**PROBLEM STATEMENT:**
The pictures are to be dropped, and the records below are to be restated word for word.

**DATA SHOWN:**

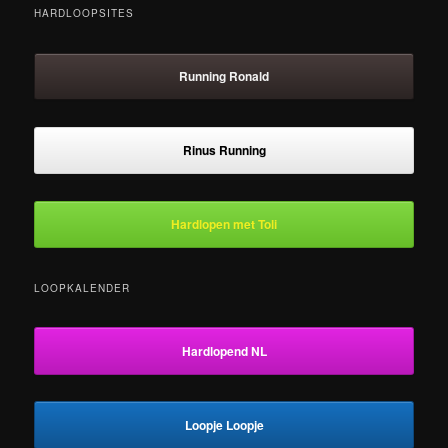
HARDLOOPSITES
Running Ronald
Rinus Running
Hardlopen met Toli
LOOPKALENDER
Hardlopend NL
Loopje Loopje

**EXPECTED ANSWER:**
HARDLOOPSITES
Running Ronald
Rinus Running
Hardlopen met Toli
LOOPKALENDER
Hardlopend NL
Loopje Loopje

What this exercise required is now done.